### Assignment
The records below are to be output exactly, except for their pictures.

### Records from a data source
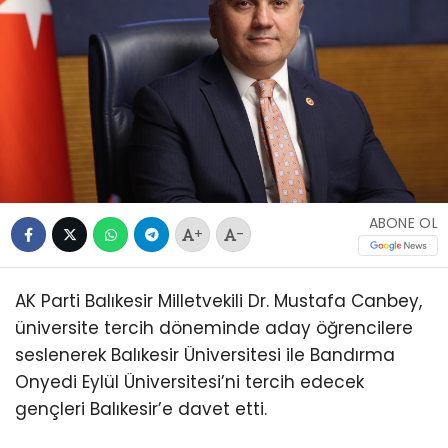
ABONE OL
+
-
AK Parti Balıkesir Milletvekili Dr. Mustafa Canbey,
üniversite tercih döneminde aday öğrencilere
seslenerek Balıkesir Üniversitesi ile Bandırma
Onyedi Eylül Üniversitesi’ni tercih edecek
gençleri Balıkesir’e davet etti.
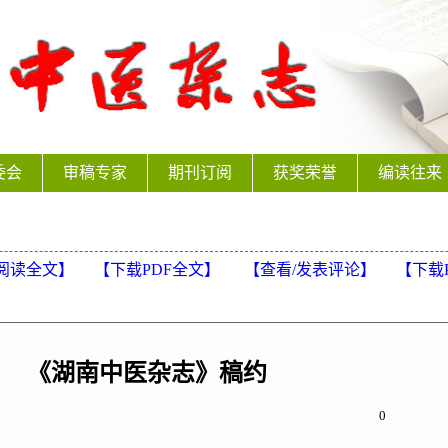
委会
审稿专家
期刊订阅
获奖荣誉
编读往来
阅读全文】
【下载PDF全文】
【
查看/发表评论
】
【
下载
《湖南中医杂志》稿约
0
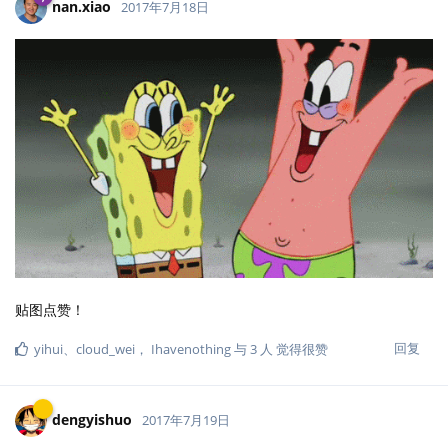
nan.xiao
2017年7月18日
贴图点赞！
回复
yihui
、
cloud_wei
，
Ihavenothing
与
3
人
觉得很赞
dengyishuo
2017年7月19日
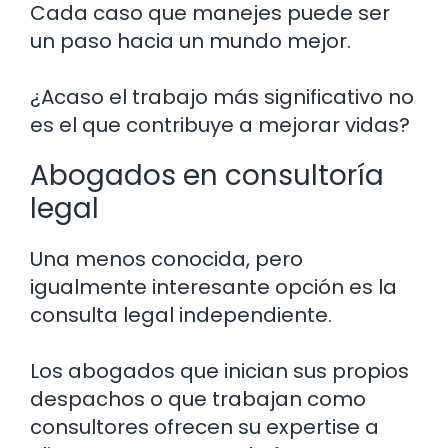
Cada caso que manejes puede ser
un paso hacia un mundo mejor.
¿Acaso el trabajo más significativo no
es el que contribuye a mejorar vidas?
Abogados en consultoría
legal
Una menos conocida, pero
igualmente interesante opción es la
consulta legal independiente.
Los abogados que inician sus propios
despachos o que trabajan como
consultores ofrecen su expertise a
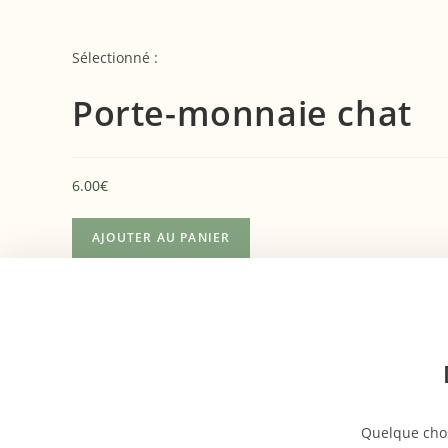
Sélectionné :
Porte-monnaie chat
6.00
€
AJOUTER AU PANIER
Quelque chos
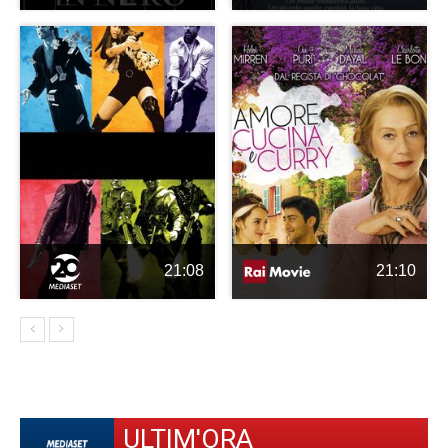
21:08
21:10
ULTIM'ORA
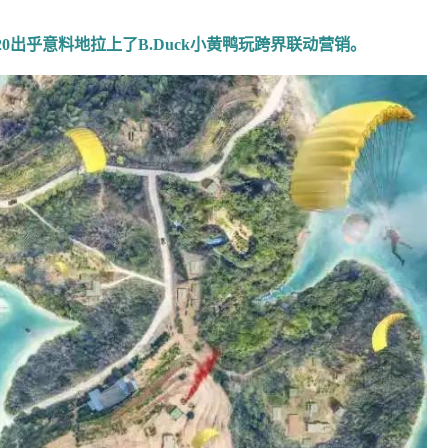
适、能力超强的带货人
，是这次借势营销大获成功的基础
持”，是二次传播的关键，也是本次营销的点睛之笔。
去年
520出乎意料地拉上了B.Duck小黄鸭玩跨界联动营销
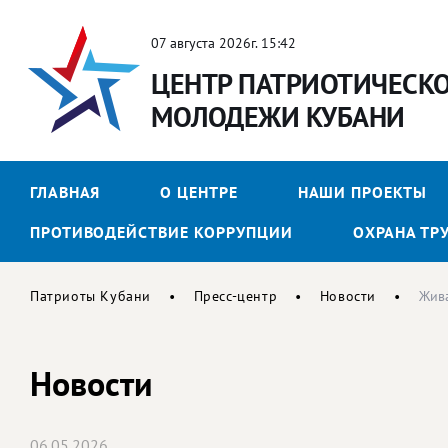
07 августа 2026г. 15:42
ЦЕНТР ПАТРИОТИЧЕСК
МОЛОДЕЖИ КУБАНИ
ГЛАВНАЯ
О ЦЕНТРЕ
НАШИ ПРОЕКТЫ
ПРОТИВОДЕЙСТВИЕ КОРРУПЦИИ
ОХРАНА ТР
Патриоты Кубани
Пресс-центр
Новости
Жива
Новости
06.05.2026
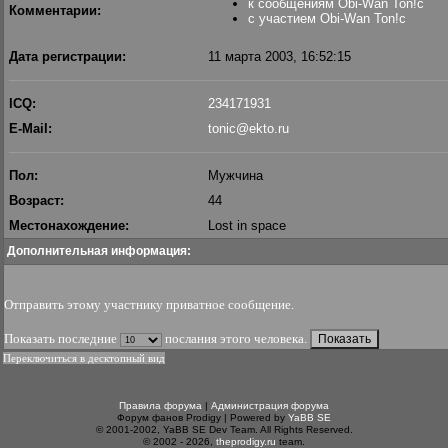
к сообщениям Obi-Wan Ton!c
Комментарии:
с участием Obi-Wan Ton!c
Дата регистрации:
11 марта 2003, 16:52:15
ICQ:
234171931
E-Mail:
tonic@ekto.ru
Пол:
Мужчина
Возраст:
44
Местонахождение:
Lost in space
Дополнительная информация:
Отправить этому участнику приватное сообщение
.
Показать последние
послания этого человека.
Переключиться в десктопный вид
Правила форума
|
Администрация форума
Форум фанов Prodigy | Powered by
YaBB SE
© 2001-2002, YaBB SE Dev Team. All Rights Reserved.
© 2002 - 2026,
theprodigy.ru
team.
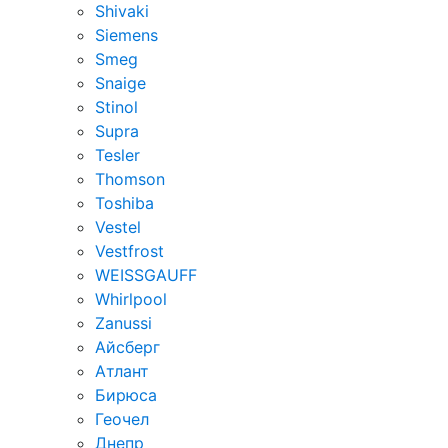
Shivaki
Siemens
Smeg
Snaige
Stinol
Supra
Tesler
Thomson
Toshiba
Vestel
Vestfrost
WEISSGAUFF
Whirlpool
Zanussi
Айсберг
Атлант
Бирюса
Геочел
Днепр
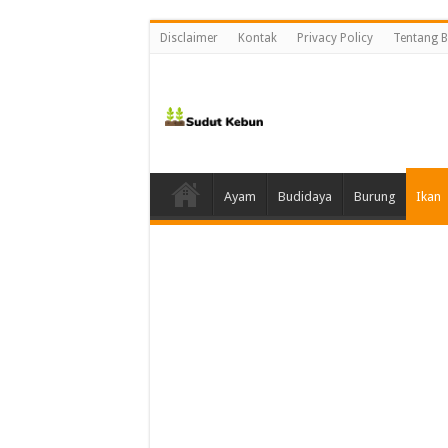
Disclaimer
Kontak
Privacy Policy
Tentang B
Ayam
Budidaya
Burung
Ikan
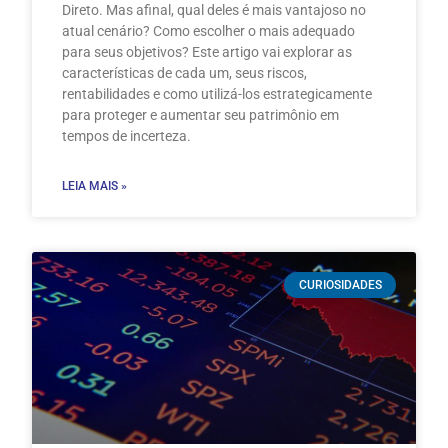
Direto. Mas afinal, qual deles é mais vantajoso no
atual cenário? Como escolher o mais adequado
para seus objetivos? Este artigo vai explorar as
características de cada um, seus riscos,
rentabilidades e como utilizá-los estrategicamente
para proteger e aumentar seu patrimônio em
tempos de incerteza.
LEIA MAIS »
CURIOSIDADES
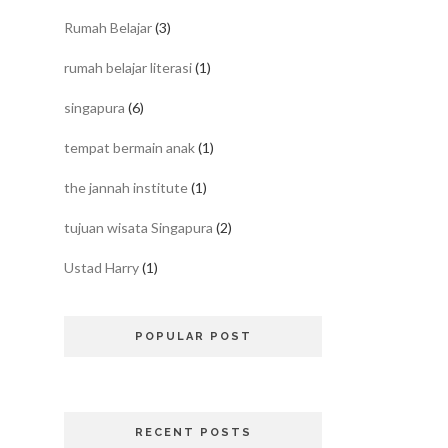
Rumah Belajar
(3)
rumah belajar literasi
(1)
singapura
(6)
tempat bermain anak
(1)
the jannah institute
(1)
tujuan wisata Singapura
(2)
Ustad Harry
(1)
POPULAR POST
RECENT POSTS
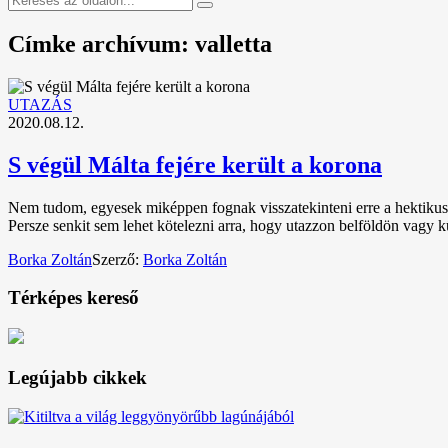
Címke archívum: valletta
UTAZÁS
2020.08.12.
S végül Málta fejére került a korona
Nem tudom, egyesek miképpen fognak visszatekinteni erre a hektikus, m
Persze senkit sem lehet kötelezni arra, hogy utazzon belföldön vagy k
Borka Zoltán
Szerző:
Borka Zoltán
Térképes kereső
Legújabb cikkek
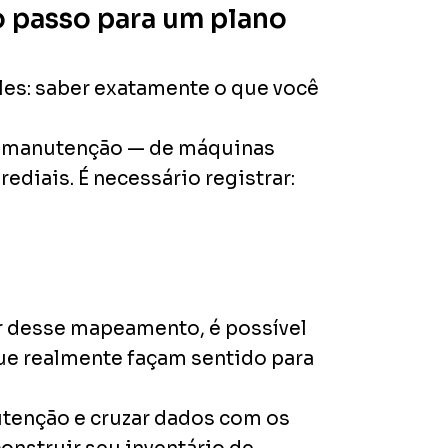
ro passo para um plano
les: saber exatamente o que você
de manutenção — de máquinas
ediais. É necessário registrar:
r desse mapeamento, é possível
 que realmente façam sentido para
utenção e cruzar dados com os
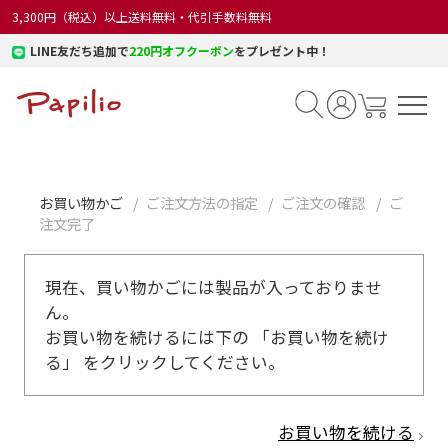
3,300円（税込）以上送料無料・代引手数料無料
LINE友だち追加で
220円オフクーポン
をプレゼント中！
お買い物かご
ご注文方法の指定
ご注文の確認
ご
注文完了
現在、買い物かごには製品が入っておりませ
ん。
お買い物を続けるには下の 「お買い物を続け
る」 をクリックしてください。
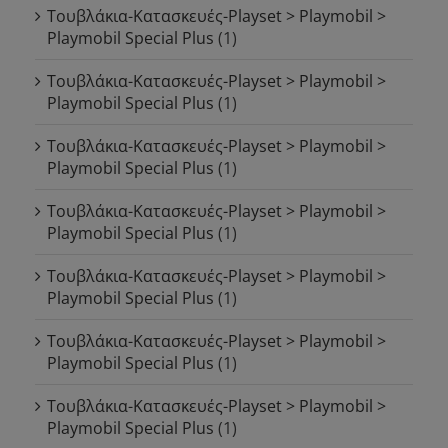
Τουβλάκια-Κατασκευές-Playset > Playmobil >
Playmobil Special Plus
(1)
Τουβλάκια-Κατασκευές-Playset > Playmobil >
Playmobil Special Plus
(1)
Τουβλάκια-Κατασκευές-Playset > Playmobil >
Playmobil Special Plus
(1)
Τουβλάκια-Κατασκευές-Playset > Playmobil >
Playmobil Special Plus
(1)
Τουβλάκια-Κατασκευές-Playset > Playmobil >
Playmobil Special Plus
(1)
Τουβλάκια-Κατασκευές-Playset > Playmobil >
Playmobil Special Plus
(1)
Τουβλάκια-Κατασκευές-Playset > Playmobil >
Playmobil Special Plus
(1)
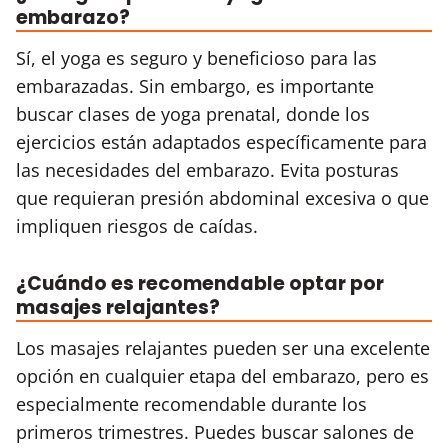
embarazo?
Sí, el yoga es seguro y beneficioso para las
embarazadas. Sin embargo, es importante
buscar clases de yoga prenatal, donde los
ejercicios están adaptados específicamente para
las necesidades del embarazo. Evita posturas
que requieran presión abdominal excesiva o que
impliquen riesgos de caídas.
¿Cuándo es recomendable optar por
masajes relajantes?
Los masajes relajantes pueden ser una excelente
opción en cualquier etapa del embarazo, pero es
especialmente recomendable durante los
primeros trimestres. Puedes buscar salones de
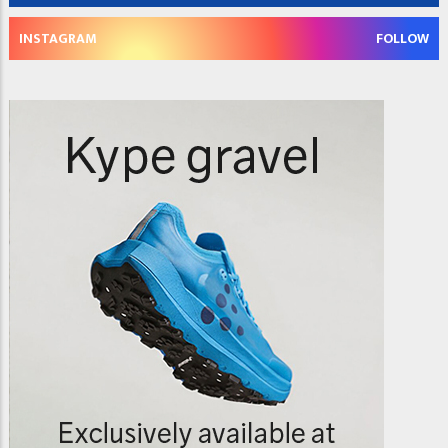
INSTAGRAM
FOLLOW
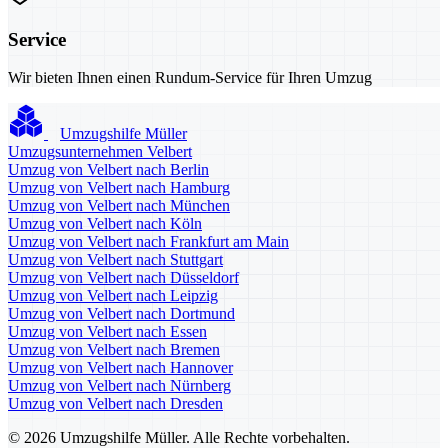
Service
Wir bieten Ihnen einen Rundum-Service für Ihren Umzug
Umzugshilfe Müller
Umzugsunternehmen Velbert
Umzug von Velbert nach Berlin
Umzug von Velbert nach Hamburg
Umzug von Velbert nach München
Umzug von Velbert nach Köln
Umzug von Velbert nach Frankfurt am Main
Umzug von Velbert nach Stuttgart
Umzug von Velbert nach Düsseldorf
Umzug von Velbert nach Leipzig
Umzug von Velbert nach Dortmund
Umzug von Velbert nach Essen
Umzug von Velbert nach Bremen
Umzug von Velbert nach Hannover
Umzug von Velbert nach Nürnberg
Umzug von Velbert nach Dresden
© 2026 Umzugshilfe Müller. Alle Rechte vorbehalten.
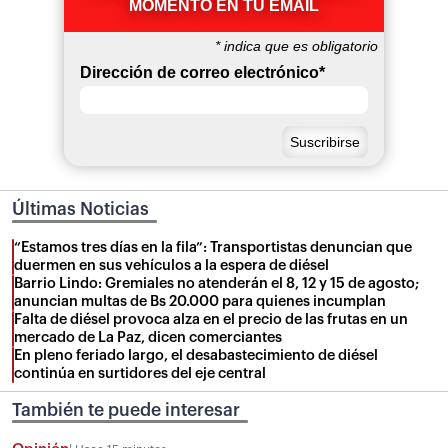
MOMENTO EN TU EMAIL
*
indica que es obligatorio
Dirección de correo electrónico
*
Últimas Noticias
“Estamos tres días en la fila”: Transportistas denuncian que
duermen en sus vehículos a la espera de diésel
Barrio Lindo: Gremiales no atenderán el 8, 12 y 15 de agosto;
anuncian multas de Bs 20.000 para quienes incumplan
Falta de diésel provoca alza en el precio de las frutas en un
mercado de La Paz, dicen comerciantes
En pleno feriado largo, el desabastecimiento de diésel
continúa en surtidores del eje central
También te puede interesar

### Result
ABONE OL
+
-
AK Parti Balıkesir Milletvekili Dr. Mustafa Canbey,
üniversite tercih döneminde aday öğrencilere
seslenerek Balıkesir Üniversitesi ile Bandırma
Onyedi Eylül Üniversitesi’ni tercih edecek
gençleri Balıkesir’e davet etti.
委会
审稿专家
期刊订阅
获奖荣誉
编读往来
阅读全文】
【下载PDF全文】
【
查看/发表评论
】
【
下载
《湖南中医杂志》稿约
0
nan.xiao
2017年7月18日
贴图点赞！
回复
yihui
、
cloud_wei
，
Ihavenothing
与
3
人
觉得很赞
dengyishuo
2017年7月19日
Cada caso que manejes puede ser
un paso hacia un mundo mejor.
¿Acaso el trabajo más significativo no
es el que contribuye a mejorar vidas?
Abogados en consultoría
legal
Una menos conocida, pero
igualmente interesante opción es la
consulta legal independiente.
Los abogados que inician sus propios
despachos o que trabajan como
consultores ofrecen su expertise a
Sélectionné :
Porte-monnaie chat
6.00
€
AJOUTER AU PANIER
Quelque chos
21:08
21:10
ULTIM'ORA
适、能力超强的带货人
，是这次借势营销大获成功的基础
持”，是二次传播的关键，也是本次营销的点睛之笔。
去年
520出乎意料地拉上了B.Duck小黄鸭玩跨界联动营销
07 августа 2026г. 15:42
ЦЕНТР ПАТРИОТИЧЕСК
МОЛОДЕЖИ КУБАНИ
ГЛАВНАЯ
О ЦЕНТРЕ
НАШИ ПРОЕКТЫ
ПРОТИВОДЕЙСТВИЕ КОРРУПЦИИ
ОХРАНА ТР
Патриоты Кубани
Пресс-центр
Новости
Жива
Новости
06.05.2026
к сообщениям Obi-Wan Ton!c
Комментарии:
с участием Obi-Wan Ton!c
Дата регистрации:
11 марта 2003, 16:52:15
ICQ:
234171931
E-Mail:
tonic@ekto.ru
Пол:
Мужчина
Возраст:
44
Местонахождение:
Lost in space
Дополнительная информация:
Отправить этому участнику приватное сообщение
.
Показать последние
послания этого человека.
Переключиться в десктопный вид
Правила форума
|
Администрация форума
Форум фанов Prodigy | Powered by
YaBB SE
© 2001-2002, YaBB SE Dev Team. All Rights Reserved.
© 2002 - 2026,
theprodigy.ru
team.
Shivaki
Siemens
Smeg
Snaige
Stinol
Supra
Tesler
Thomson
Toshiba
Vestel
Vestfrost
WEISSGAUFF
Whirlpool
Zanussi
Айсберг
Атлант
Бирюса
Геочел
Днепр
Disclaimer
Kontak
Privacy Policy
Tentang B
Ayam
Budidaya
Burung
Ikan
Direto. Mas afinal, qual deles é mais vantajoso no
atual cenário? Como escolher o mais adequado
para seus objetivos? Este artigo vai explorar as
características de cada um, seus riscos,
rentabilidades e como utilizá-los estrategicamente
para proteger e aumentar seu patrimônio em
tempos de incerteza.
LEIA MAIS »
CURIOSIDADES
Rumah Belajar
(3)
rumah belajar literasi
(1)
singapura
(6)
tempat bermain anak
(1)
the jannah institute
(1)
tujuan wisata Singapura
(2)
Ustad Harry
(1)
POPULAR POST
RECENT POSTS
Címke archívum: valletta
UTAZÁS
2020.08.12.
S végül Málta fejére került a korona
Nem tudom, egyesek miképpen fognak visszatekinteni erre a hektikus, m
Persze senkit sem lehet kötelezni arra, hogy utazzon belföldön vagy k
Borka Zoltán
Szerző:
Borka Zoltán
Térképes kereső
Legújabb cikkek
ro passo para um plano
les: saber exatamente o que você
de manutenção — de máquinas
ediais. É necessário registrar:
r desse mapeamento, é possível
 que realmente façam sentido para
utenção e cruzar dados com os
3,300円（税込）以上送料無料・代引手数料無料
LINE友だち追加で
220円オフクーポン
をプレゼント中！
お買い物かご
ご注文方法の指定
ご注文の確認
ご
注文完了
現在、買い物かごには製品が入っておりませ
ん。
お買い物を続けるには下の 「お買い物を続け
る」 をクリックしてください。
Τουβλάκια-Κατασκευές-Playset > Playmobil >
Playmobil Special Plus
(1)
Τουβλάκια-Κατασκευές-Playset > Playmobil >
Playmobil Special Plus
(1)
Τουβλάκια-Κατασκευές-Playset > Playmobil >
Playmobil Special Plus
(1)
Τουβλάκια-Κατασκευές-Playset > Playmobil >
Playmobil Special Plus
(1)
Τουβλάκια-Κατασκευές-Playset > Playmobil >
Playmobil Special Plus
(1)
Τουβλάκια-Κατασκευές-Playset > Playmobil >
Playmobil Special Plus
(1)
Τουβλάκια-Κατασκευές-Playset > Playmobil >
Playmobil Special Plus
(1)
embarazo?
Sí, el yoga es seguro y beneficioso para las
embarazadas. Sin embargo, es importante
buscar clases de yoga prenatal, donde los
ejercicios están adaptados específicamente para
las necesidades del embarazo. Evita posturas
que requieran presión abdominal excesiva o que
impliquen riesgos de caídas.
¿Cuándo es recomendable optar por
masajes relajantes?
Los masajes relajantes pueden ser una excelente
opción en cualquier etapa del embarazo, pero es
especialmente recomendable durante los
primeros trimestres. Puedes buscar salones de
INSTAGRAM
FOLLOW
Service
Wir bieten Ihnen einen Rundum-Service für Ihren Umzug
Umzugshilfe Müller
Umzugsunternehmen Velbert
Umzug von Velbert nach Berlin
Umzug von Velbert nach Hamburg
Umzug von Velbert nach München
Umzug von Velbert nach Köln
Umzug von Velbert nach Frankfurt am Main
Umzug von Velbert nach Stuttgart
Umzug von Velbert nach Düsseldorf
Umzug von Velbert nach Leipzig
Umzug von Velbert nach Dortmund
Umzug von Velbert nach Essen
Umzug von Velbert nach Bremen
Umzug von Velbert nach Hannover
Umzug von Velbert nach Nürnberg
Umzug von Velbert nach Dresden
© 2026 Umzugshilfe Müller. Alle Rechte vorbehalten.
MOMENTO EN TU EMAIL
*
indica que es obligatorio
Dirección de correo electrónico
*
Últimas Noticias
“Estamos tres días en la fila”: Transportistas denuncian que
duermen en sus vehículos a la espera de diésel
Barrio Lindo: Gremiales no atenderán el 8, 12 y 15 de agosto;
anuncian multas de Bs 20.000 para quienes incumplan
Falta de diésel provoca alza en el precio de las frutas en un
mercado de La Paz, dicen comerciantes
En pleno feriado largo, el desabastecimiento de diésel
continúa en surtidores del eje central
También te puede interesar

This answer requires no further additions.